Alpine pastures in the St. Johann in Tirol region over the course of time!

Huberalm in Erpfendorf
Flat areas are a scarce commodity in our wonderful mountain landscape. In earlier times these easily managed meadows in the valley were even rarer, since farmers at that time had to cultivate so much themselves. Purchasing foodstuffs and even feed for animals was not possible. There was a lack of the requisite infrastructure in the guise of cars and railways and the relevant cash. Which was why large sections of these valley areas were used as arable farmland and tilled with wheat, maize, flax, cereals, potatoes, cabbage, kale etc., so all the requisite foodstuffs were available.

Ground was of course also needed for hay making so cattle could winter well. For this reason, the animals grazed in the summer on higher lying areas, which had a decent ‘passage’ (this is how differences in levels are defined in an Alpine pasture area). This meant that in the valley, the terrain could be exclusively used for arable farming. Before an Alpine inn was built, weather influences and the surroundings at the planned site were observed across the year. Dangers, including avalanches, lightening, wind, and other such adverse effects were to be excluded as much as possible. Only when this was clarified would construction of a building begin.

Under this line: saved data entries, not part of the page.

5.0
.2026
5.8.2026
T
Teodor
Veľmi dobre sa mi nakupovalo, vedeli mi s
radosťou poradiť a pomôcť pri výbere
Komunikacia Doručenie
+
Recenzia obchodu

Countless hours of work were invested in the setting up of this functional Alpine inn. The requirements for this inn were indeed great – it had to be cost-effective, stable (so it would not require repairs every year after the winter) and in many places there had to be a suitable cheese cellar with a constant temperature and an attached ‘Esse’ (open fireplace) was built, so cheese could be made too. There are still a great deal of these old Alpine inns in our region. The walls could tell countless stories about these venerable buildings - about all the people who come and go, good and bad times, bad weather, technological progress, alterations to the building and much more. The inns that are still in existence are witnesses to ‘Bauernschläue’, as rural housing stock is so wonderfully described. These walls have lasted for centuries, even though at the time of their construction there were no technological aids. What will the buildings of today look like in 200 years?

do you know how people used to check that a specific site would not be hit by lightning?
They looked for where the ‘Heppinen’ (toads) stayed. Wherever a toad stopped off during a storm would not be hit by lightning.

Ranggenalm in Kirchdorf in Tirol

Alpine inns over the course of time

These walls have lasted for centuries!

Mühlbachalm in St. Johann in Tirol
Upkeep of these buildings has been in part cost-intensive and laborious. With the construction of forest roads and electricity connections, some of the Alpine inns could be spared falling into disrepair and therefore a piece of cultural heritage saved. Access by car, looking after animals and Alpine areas was therefore made easier. Without these improvements, many Alpine inns and Alpine areas would no longer exist, since Alpine pasture management has lost importance due to the specialisation in the agricultural sector.

The reason for this is the fact that in our latitudes, the majority of the farmers concentrated on milk production, giving arable farming little attention. The areas which were gained, thanks to the pushing back of arable farming, are now used for grazing and hay harvesting. The feed on an Alpine pastures is high quality, but not so rich in energy, which means the animals are fed in the valley over the summer months. Here, the cows can be easily and efficiently looked after in contemporary pens, with state-of-the-art milking facilities. Animals that need to be ‘taken to the mountain pastures to graze’ require additional energy since they are constantly moving. So the cow automatically produces less milk since it needs the food it is consuming to give it energy.

Recently the Alpine has presented a new look on its ‘old’ guise. The recreational space of an Alpine pasture is increasingly gaining in importance. Even in earlier times, children and adults were sent to the Alpine pastures to relax over the summer. Now all ages are once again searching for this relaxation, tranquillity and simplicity in the middle of the mountainous natural landscape, leaving the hectic pace of daily life back in the valley for a few hours.